Ангел Варенька
Шрифт:
Причем это нечто никогда не подчеркивалось, не навязывалось вам насильно, а как бы обнаруживалось само собой — естественно и непроизвольно, в случайном жесте или слове. Сошлюсь на такой пример, отчасти связанный с теми же бубликами. Однажды я взялся проводить старушку в булочную, где по случаю ожидавшегося завоза собралась толпа людей, и поэтому нам пришлось встать в разные очереди. Естественно, мы изредка переглядывались, как бы сетуя на то, что слишком медленно продвигаемся вперед, и обмениваясь ободряющими улыбками. В очереди перед старушкой стоял военный, весь увешанный свертками, с портфелем в руке и большим пакетом под мышкой. Он тоже поглядывал в конец очереди, от нетерпения ставил портфель на пол, перекладывал свертки в свободную руку и с нарочито рассеянным видом барабанил пальцами по стеклу витрины. Надо сказать, что его выправка при этом слегка терялась и нечто именуемое породой словно погружалось в пучину простоватой московской жизни. И вот я слышу звонкий голос старушки: «Подполковник, вы уронили перчатку». Это было сказано так, что военный невольно вздрогнул, застенчиво улыбнулся, поспешно наклонился за перчаткой, едва не выронив свои свертки, и пробормотал спасибо. Когда он выпрямился, к нему снова вернулась его выправка, хотя в выражении лица осталось невысказанное сожаление, что он не тот полковник, к которому обращалась старушка, и что случайное соседство в очереди не сближает, а, может быть, еще более разделяет их…

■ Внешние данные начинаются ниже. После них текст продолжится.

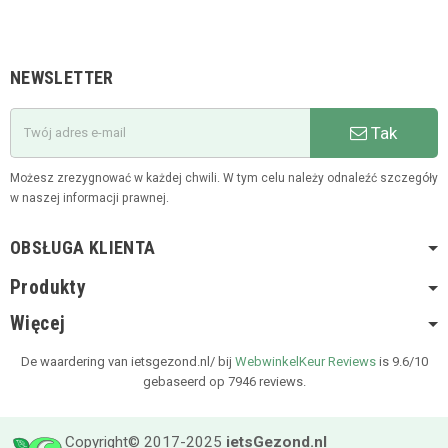
NEWSLETTER
Tak
Możesz zrezygnować w każdej chwili. W tym celu należy odnaleźć szczegóły
w naszej informacji prawnej.
OBSŁUGA KLIENTA
Produkty
Więcej
De waardering van ietsgezond.nl/ bij
WebwinkelKeur Reviews
is 9.6/10
gebaseerd op 7946 reviews.
Copyright© 2017-2025
ietsGezond.nl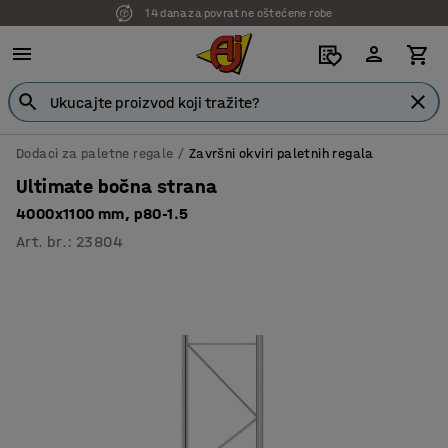
14 dana za povrat ne oštećene robe
Dodaci za paletne regale
Završni okviri paletnih regala
Ultimate bočna strana
4000x1100 mm, p80-1.5
Art. br.
:
23804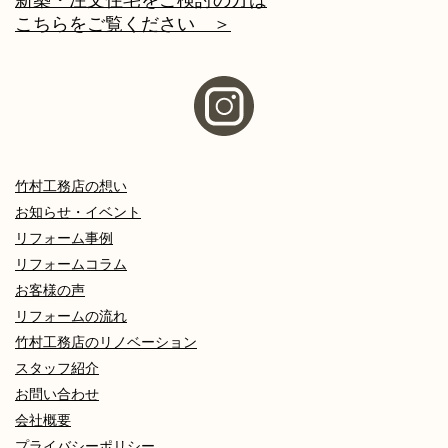
新築・注文住宅をご検討の方は
こちらをご覧ください ＞
竹村工務店の想い
お知らせ・イベント
リフォーム事例
リフォームコラム
お客様の声
リフォームの流れ
竹村工務店のリノベーション
スタッフ紹介
お問い合わせ
会社概要
プライバシーポリシー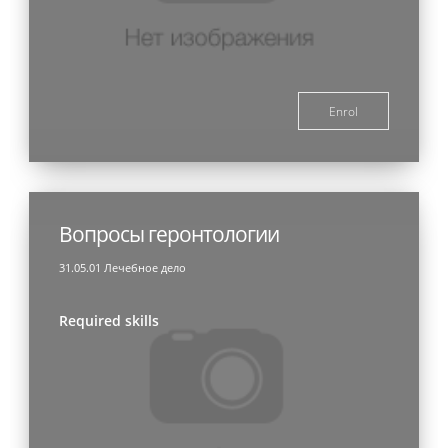
Enrol
Вопросы геронтологии
31.05.01 Лечебное дело
Required skills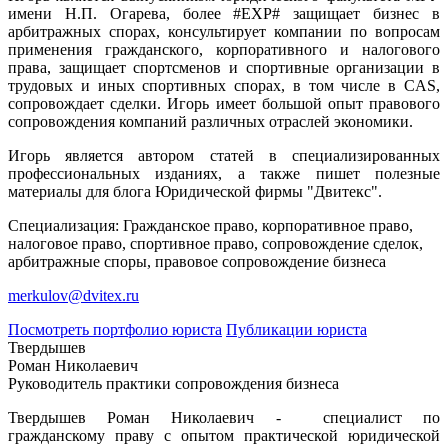
имени Н.П. Огарева, более #EXP# защищает бизнес в
арбитражных спорах, консультирует компании по вопросам
применения гражданского, корпоративного и налогового
права, защищает спортсменов и спортивные организации в
трудовых и иных спортивных спорах, в том числе в CAS,
сопровождает сделки. Игорь имеет большой опыт правового
сопровождения компаний различных отраслей экономики.
Игорь является автором статей в специализированных
профессиональных изданиях, а также пишет полезные
материалы для блога Юридической фирмы "Двитекс".
Специализация: Гражданское право, корпоративное право,
налоговое право, спортивное право, сопровождение сделок,
арбитражные споры, правовое сопровождение бизнеса
merkulov@dvitex.ru
Посмотреть портфолио юриста
Публикации юриста
Твердышев
Роман Николаевич
Руководитель практики сопровождения бизнеса
Твердышев Роман Николаевич - специалист по
гражданскому праву с опытом практической юридической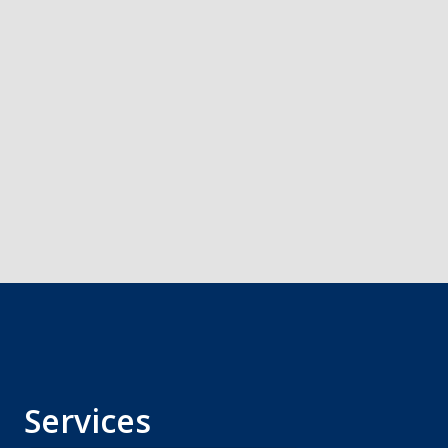
Services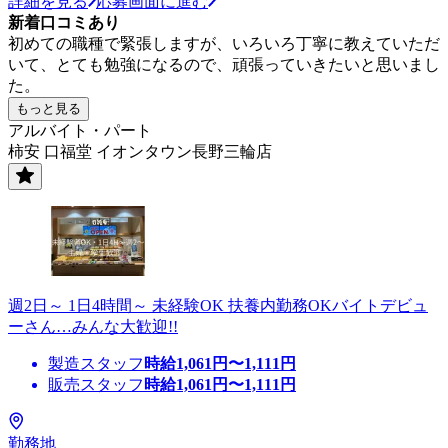
詳細を見る
応募画面に進む
新着口コミあり
初めての職種で緊張しますが、いろいろ丁寧に教えていただ
いて、とても勉強になるので、頑張っていきたいと思いまし
た。
もっと見る
アルバイト・パート
柿安 口福堂 イオンタウン長野三輪店
週2日～ 1日4時間～ 未経験OK 扶養内勤務OKバイトデビュ
ーさん…みんな大歓迎!!
製造スタッフ
時給
1,061
円〜
1,111
円
販売スタッフ
時給
1,061
円〜
1,111
円
勤務地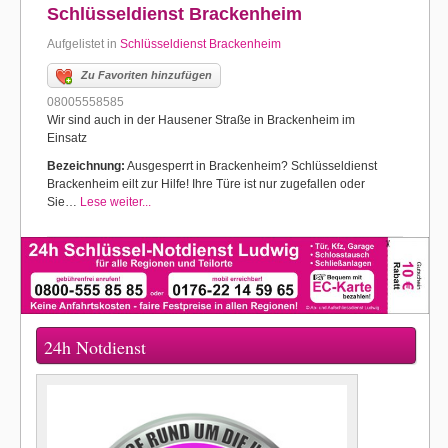
Schlüsseldienst Brackenheim
Aufgelistet in
Schlüsseldienst Brackenheim
Zu Favoriten hinzufügen
08005558585
Wir sind auch in der Hausener Straße in Brackenheim im
Einsatz
Bezeichnung:
Ausgesperrt in Brackenheim? Schlüsseldienst
Brackenheim eilt zur Hilfe! Ihre Türe ist nur zugefallen oder
Sie…
Lese weiter...
24h Notdienst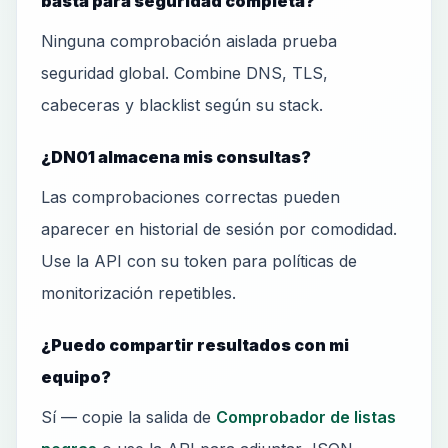
basta para seguridad completa?
Ninguna comprobación aislada prueba
seguridad global. Combine DNS, TLS,
cabeceras y blacklist según su stack.
¿DN01 almacena mis consultas?
Las comprobaciones correctas pueden
aparecer en historial de sesión por comodidad.
Use la API con su token para políticas de
monitorización repetibles.
¿Puedo compartir resultados con mi
equipo?
Sí — copie la salida de
Comprobador de listas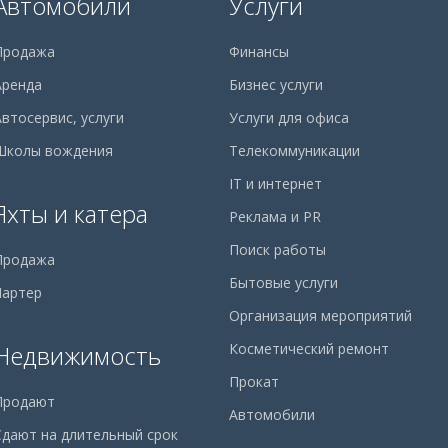
Автомобили
Услуги
Продажа
Финансы
Аренда
Бизнес услуги
Автосервис, услуги
Услуги для офиса
Школы вождения
Телекоммуникации
IT и интернет
Яхты и катера
Реклама и PR
Поиск работы
Продажа
Бытовые услуги
Чартер
Организация мероприятий
Недвижимость
Косметический ремонт
Прокат
Продают
Автомобили
Сдают на длительный срок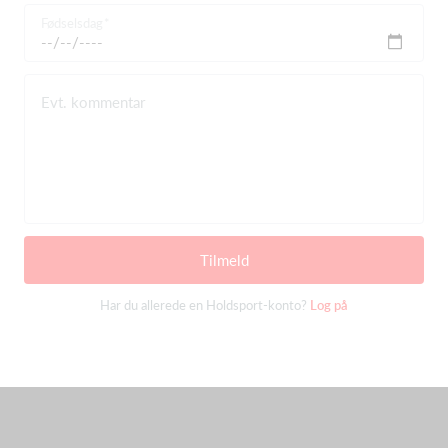
Fødselsdag
Evt. kommentar
Tilmeld
Har du allerede en Holdsport-konto?
Log på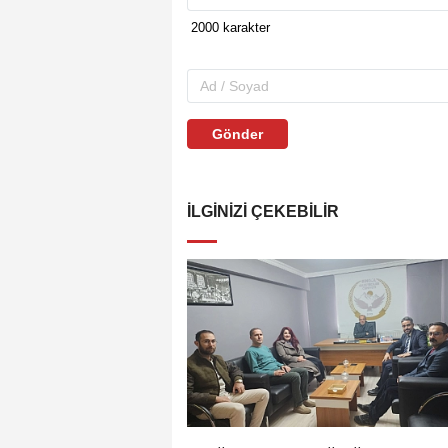
Gönder
İLGINIZI ÇEKEBILIR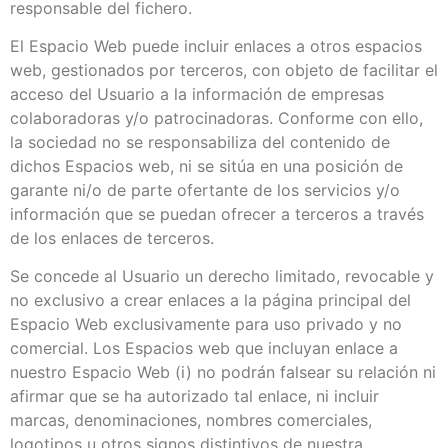
responsable del fichero.
El Espacio Web puede incluir enlaces a otros espacios
web, gestionados por terceros, con objeto de facilitar el
acceso del Usuario a la información de empresas
colaboradoras y/o patrocinadoras. Conforme con ello,
la sociedad no se responsabiliza del contenido de
dichos Espacios web, ni se sitúa en una posición de
garante ni/o de parte ofertante de los servicios y/o
información que se puedan ofrecer a terceros a través
de los enlaces de terceros.
Se concede al Usuario un derecho limitado, revocable y
no exclusivo a crear enlaces a la página principal del
Espacio Web exclusivamente para uso privado y no
comercial. Los Espacios web que incluyan enlace a
nuestro Espacio Web (i) no podrán falsear su relación ni
afirmar que se ha autorizado tal enlace, ni incluir
marcas, denominaciones, nombres comerciales,
logotipos u otros signos distintivos de nuestra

Я подумал: сколько всего неожиданного способно выразить слово, да что там слово — буква, одна-единственная буковка, произнесенная немного не так, как мы привыкли, с особым оттенком голоса, с едва уловимым акцентом. «И русский Н как N французский…» Да, да, и это было, правда, в обстоятельствах, далеко не онегинских… Должен заметить, что старушка, по ее собственному признанию, научилась говорить по-французски гораздо раньше, чем по-русски, и это иногда угадывалось в ее произнесении русских слов. Вот как она однажды рассказывала мне о не самых благополучных временах своей жизни: «…Сначала слышу шаги на лестнице, затем — стук в дверь. Требуют немедленно открыть. Открываю. Оказывается, за мной пришли из НКВД…» Это произнесенное немного в нос, на французский манер «Н» вызвало во мне странное замешательство, словно я столкнулся с причудливым смешением сна и яви, увидев, как люди танцуют мазурку в арестантской одежде или развешивают гирлянды цветов на колючей проволоке. Но старушка ничуть не смутилась и в ответ на мою сочувственную улыбку беспечно махнула рукой: «Не так страшен черт, как его малюют…» И тут я понял, что прошлое для нее — это жизнь, которую она не променяет ни на какую другую, и мне стало ясно, почему люди с безукоризненным французским произношением даже в самые неблагополучные времена не покидали Россию…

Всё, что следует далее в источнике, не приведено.